Le nouveau Sudiste est fier de sa ville prospère et apaisée on apprend dans le Birmingham News que la police s’apprête enfin à coffrer un retraité du Ku Klux Klan qui fit sauter en 1963 une machine infernale à la sortie d’une église baptiste ; bilan : quatre petites Noires brûlées vives. Le nouveau Sudiste est également fier de son festival, le Birmingham City Stages, « le plus grand festival musical du Sud« .
Au rayon distractions culturelles : exposition de fougères, chasse aux scarabées, concours de trains électriques… Palme d’or du sujet d’orgueil pour une population férue de records : la deuxième plus grande statue des Etats-Unis représente le dieu du feu et des forges la sidérurgie fit jadis vivre la cité. Les fesses (galbées) à l’air, Vulcain domine le centre-ville et semble tendre fraternellement la pogne à une autre divinité du metal cul nul : Iggy Pop, vedette insolite d’un festival familial aussi rigoureusement organisé qu’une manifestation populaire nord-coréenne.
Trois jours durant, le quartier (flambant neuf) des affaires s’abandonne à une étrange espèce (le flâneur pédestre, inconnu ici en temps normal), gourmande de sauces musclées et de musiques épicées : en une soirée, on peut se gaver de gospel, croquer de la country et bâfrer du blues à s’en faire péter la sous-ventrière. Dans une quiétude déconcertante. La foule placide fait un gros succès à une sorte de carquois permettant de porter son pliant en bandoulière, ce qui garantit des conditions d’avachissement optimum devant les dix scènes (archisponsorisées) où les artistes (archiponctuels) viennent flatter des nostalgies tenaces.
La veille, on a eu droit à une répétition d’un Iggy grossiste en farces obscènes et attrapes outrageuses.
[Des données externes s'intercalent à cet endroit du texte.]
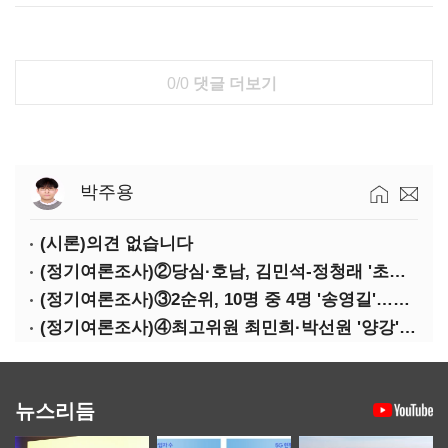
0/0
댓글 더보기
박주용
(시론)의견 없습니다
(정기여론조사)②당심·호남, 김민석-정청래 '초접전'
(정기여론조사)③2순위, 10명 중 4명 '송영길'…정청래 '한 자릿수'
(정기여론조사)④최고위원 최민희·박선원 '양강'…서미화·이성윤·임미애 뒤이어
뉴스리듬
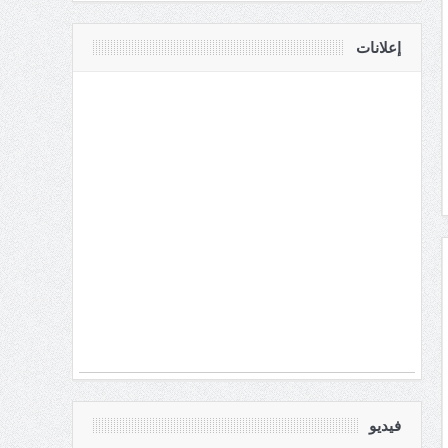
إعلانات
فيديو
Quinze chansons, dont chaque intro déclenche chez moi un début de convulsions pavloviennes. Sous les guitares massues d’un groupe Cro-Magnon, les rengaines sismiques des Stooges résistent sans ciller, avant que la voix d’Iggy n’atomise le scepticisme, cette arthrose du coeur.
Une voix sidérante (et sidérale) qui, sur The Passenger, monte en chandelle narguer spoutniks rouillés et satellites espions. Sur Lust for life, Iggy illustre l’impayable texte (« L’amour, c’est comme d’hypnotiser des poulets« ) en battant des ailes tel un gallinacé gravement exalté ; pour Search & destroy, son numéro de panthère urbaine est digne de Cat people (versions Tourneur et Schrader, tant Iggy alterne suggestion et violence explicite).
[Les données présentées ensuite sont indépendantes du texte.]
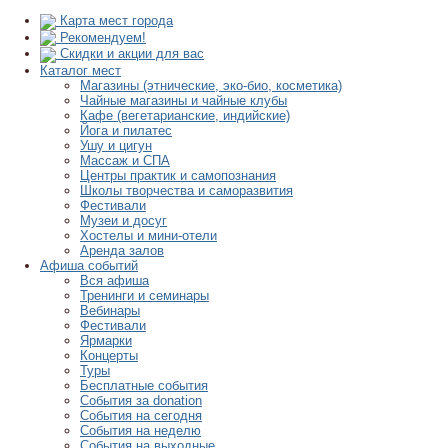
Карта мест города
Рекомендуем!
Скидки и акции для вас
Каталог мест
Магазины (этнические, эко-био, косметика)
Чайные магазины и чайные клубы
Кафе (вегетарианские, индийские)
Йога и пилатес
Ушу и цигун
Массаж и СПА
Центры практик и самопознания
Школы творчества и саморазвития
Фестивали
Музеи и досуг
Хостелы и мини-отели
Аренда залов
Афиша событий
Вся афиша
Тренинги и семинары
Вебинары
Фестивали
Ярмарки
Концерты
Туры
Бесплатные события
События за donation
События на сегодня
События на неделю
События на выходные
Puis Iggy descend dans la salle déserte. Vu de dos, ce chevelu filiforme adossé à un pilier, bière vissée aux lèvres et oeil rivé sur un trio moulinant implacablement du boogie métallique, incarne à la perfection une certaine idée du rock prolétaire et préhistorique sentimental, on se surprend à espérer que sa guerre du feu ne s’arrête jamais.
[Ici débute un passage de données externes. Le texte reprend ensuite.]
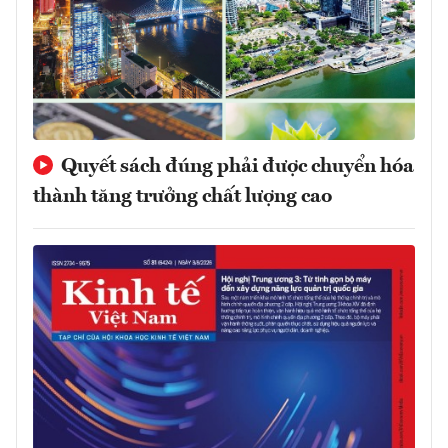
Quyết sách đúng phải được chuyển hóa
thành tăng trưởng chất lượng cao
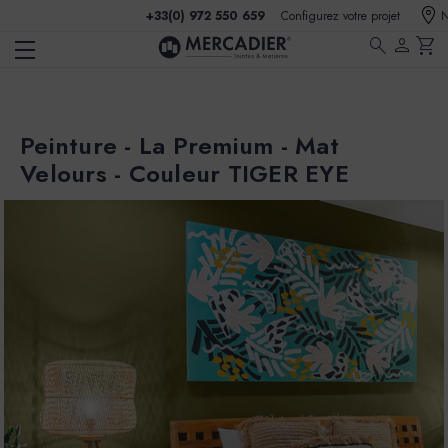
+33(0) 972 550 659
Configurez votre projet
N
search
person
shopping_cart
Peinture - La Premium - Mat
Velours - Couleur TIGER EYE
En coulisses, le ballet des groupies commence. Un chassé-croisé de prédatrices très occupées à se toiser et à mettre en valeur tatouages, cambrures et échancrures chavirantes. Les yeux masculins se font érectiles. Soudain, le Pop piétine les planches et la morale publique, moulé dans un jean de vinyle carmin soulignant une artillerie intime à ressusciter Mae West et sa faconde olé olé. Un impressionnant exercice de rage anarchique, rigoureusement chorégraphié.
Iggy, le ton posé, un quart d’heure après l’ultime rappel : « Ne vous y trompez pas, le spectacle est beaucoup moins déjanté qu’il n’y paraît. Sur scène, je fais mon boulot, comme n’importe quel musicien. Et parfois je découvre un petit truc inédit. Là, ça redevient vraiment excitant.«
Derrière les amplis, le marché aux odalisques bat son plein. Préposé à la fonction d’entremetteur, le fils d’Iggy, Eric, jette son dévolu sur une blonde en ébullition qui, à force de se trémousser, a réussi à faire craquer la bretelle de sa robe vaporeuse, rendant leur liberté à ses remuants appas d’albâtre : « Iggy aimerait beaucoup te rencontrer après le spectacle. » Gloussements d’extase, trépignements d’impatience.
L’heureuse élue, Charlotte, bosse dans l’immobilier, trouve l’accent français sexy mais s’imagine déjà au septième ciel : « Iggy est tellement excitant. Sur scène, on dirait un petit enfant sauvage. Je me demande comment il est au pieu. » En quittant Charlotte, amoureusement lovée dans les bras de son Tarzan préféré, on se dit que la vie, bonne fille, imite parfois les disques : c’est sur un « Je couche avec une fille différente toutes les nuits » que se conclut le dernier album d’Iggy, Avenue B.
Entre cet Iggy sublimement crâneur et celui subtilement crooner que présente samedi soir le show de télévision Nightclubbing in Paris, un monde semble s’être écoulé, écroulé. On ne reconnaît même plus le studio de Nulle part ailleurs, transformé en cabaret par le réalisateur Don Kent. Les blondes aux poitrines vastes, les bikers et les rednecks ont été remplacés par des invités sélectionnés non plus par le fiston, mais par Iggy Pop lui-même : Chrissie Hynde, Vanessa Paradis ou Johnny Depp.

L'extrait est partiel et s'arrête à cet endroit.